The first showcase took place in the New York City metropolitan area at Protec Ponds Training Center in Somerset, New Jersey, on February 27, and Madison Square Garden on February 28, in partnership with the New York Rangers of the National Hockey League (NHL), and JPMorgan Chase as the presenting sponsor. The Chicago Blackhawks partnered with the PWHPA for a second year, adding Dream Gap Tour stops to the Blackhawks' home arena, the United Center, on March 6 and their practice facility, Fifth Third Arena, on March 7. The third showcase was announced for St. Louis, Missouri, partnering with the St. Louis Blues on April 11 and 12; this showcase was postponed to May 16 and 17 due to outbreaks of COVID-19. The three Canadian teams were scheduled to play a round-robin tournament in Calgary in partnership with the Calgary Flames from May 24 through 30 to determine the Canadian tour champion. The association also continued its partnership with the NHL's Toronto Maple Leafs; a previously planned Toronto leg of the Dream Gap Tour never materialized due to pandemic-related public health measures in Ontario.

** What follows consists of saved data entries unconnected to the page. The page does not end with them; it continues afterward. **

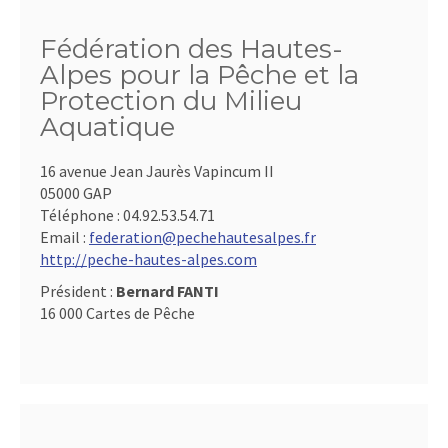
Fédération des Hautes-
Alpes pour la Pêche et la
Protection du Milieu
Aquatique
16 avenue Jean Jaurès Vapincum II
05000 GAP
Téléphone :
04.92.53.54.71
Email :
federation@pechehautesalpes.fr
http://peche-hautes-alpes.com
Président :
Bernard FANTI
16 000 Cartes de Pêche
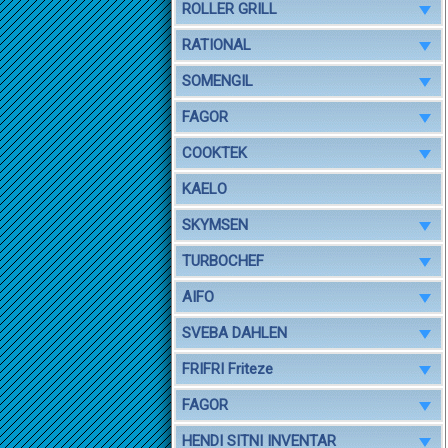
ROLLER GRILL
RATIONAL
SOMENGIL
FAGOR
COOKTEK
KAELO
SKYMSEN
TURBOCHEF
AIFO
SVEBA DAHLEN
FRIFRI Friteze
FAGOR
HENDI SITNI INVENTAR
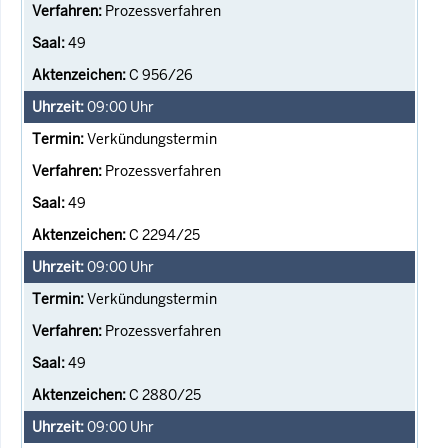
Prozessverfahren
49
C 956/26
09:00
Uhr
Verkündungstermin
Prozessverfahren
49
C 2294/25
09:00
Uhr
Verkündungstermin
Prozessverfahren
49
C 2880/25
09:00
Uhr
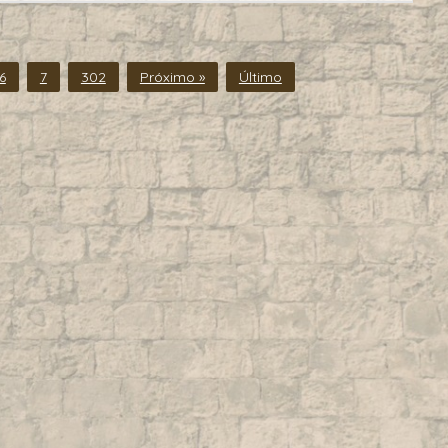
6
7
302
Próximo »
Último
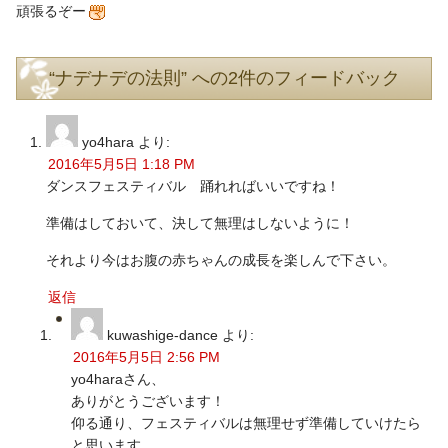
頑張るぞー
“ナデナデの法則” への2件のフィードバック
yo4hara
より:
2016年5月5日 1:18 PM
ダンスフェスティバル 踊れればいいですね！
準備はしておいて、決して無理はしないように！
それより今はお腹の赤ちゃんの成長を楽しんで下さい。
返信
kuwashige-dance
より:
2016年5月5日 2:56 PM
yo4haraさん、
ありがとうございます！
仰る通り、フェスティバルは無理せず準備していけたら
と思います。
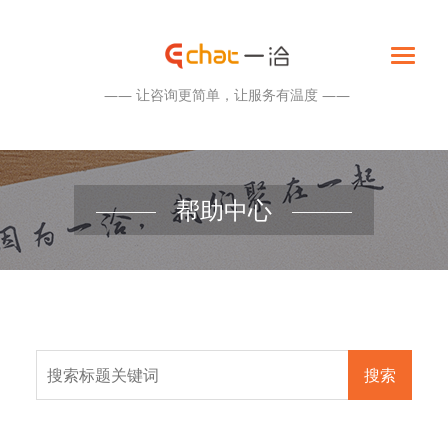
—— 让咨询更简单，让服务有温度 ——
帮助中心
搜索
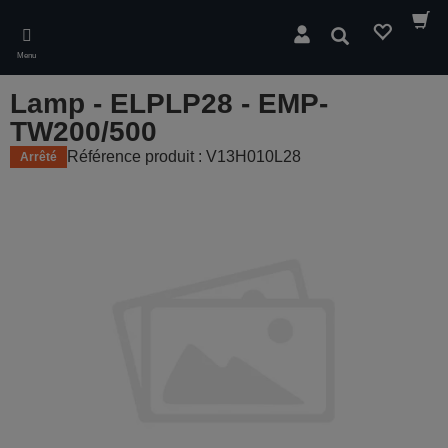
Skip
to
Rechercher
main
Menu
content
Lamp - ELPLP28 - EMP-
TW200/500
Référence produit : V13H010L28
Arrêté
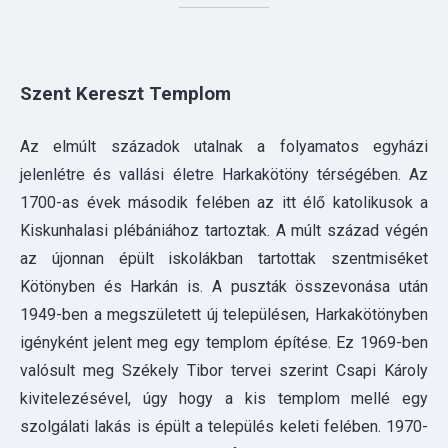
Az elmúlt századok utalnak a folyamatos egyházi
jelenlétre és vallási életre Harkakötöny térségében. Az
1700-as évek második felében az itt élő katolikusok a
Kiskunhalasi plébániához tartoztak. A múlt század végén
az újonnan épült iskolákban tartottak szentmiséket
Kötönyben és Harkán is. A puszták összevonása után
1949-ben a megszületett új településen, Harkakötönyben
igényként jelent meg egy templom építése. Ez 1969-ben
valósult meg Székely Tibor tervei szerint Csapi Károly
kivitelezésével, úgy hogy a kis templom mellé egy
szolgálati lakás is épült a település keleti felében. 1970-
ben volt az ünnepélyes felavatása Boskó Vilmos
Plébános áldotta meg. A templom mondhatni „modern”
stílusa, inkább szocreál jellegű. A templom legdíszesebb
részei az ablakai, amiket a Kiskunhalason működő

===Schedule and results===

Showcase: Arena; Date; Team; Score; Team; Notes
New York City: Protec Ponds Training Center; February 27; Team WSF; 2–5; Team Adidas; Team Adidas earned an additional team point for scoring five or more goals.
Madison Square Garden: February 28; Team WSF; 4–3; Team Adidas; No additional team points were earned.
Chicago: United Center; March 6; Team Adidas; 4–1; Team WSF; No additional team points were earned.
Fifth Third Arena: March 7; Team Adidas; 6–2; Team WSF; Team Adidas earned an additional team point for scoring five or more goals.
St. Louis: Centene Community Ice Center; April 11 May 16; Team Adidas; 3–1; Team WSF; Team Adidas earned an additional team point for a short-handed goal scored by Dani Cameranesi.
Enterprise Center: April 12 May 17; Team Adidas; 4–2; Team WSF; No additional team points were earned. Team Adidas was crowned US Secret Cup champions.
Calgary: Seven Chiefs Sportsplex; May 24; Team Sonnet; 2–3; Team Bauer; Team Bauer earned an additional team point for a short-handed goal scored by Marie-Philip Poulin.
May 25: Team Bauer; 6–1; Team Scotiabank; Team Bauer earned an additional team point for scoring five or more goals.
May 26: Team Scotiabank; 3–8; Team Sonnet; Team Sonnet earned two additional team points for scoring five or more goals and a hat-trick by Brittany Howard.
May 27: Team Bauer; 3–4; Team Sonnet; Team Bauer earned an additional team point for a short-handed goal scored by Laura Stacey.
Scotiabank Saddledome: May 28; Team Scotiabank; 3–4; Team Bauer; No additional team points were earned.
May 29: Team Sonnet; 2–3; Team Scotiabank; No additional team points were earned.
May 30: Team Sonnet; 2–4; Team Bauer; Canadian championship game. Team Bauer was crowned Canadian Secret Cup champions.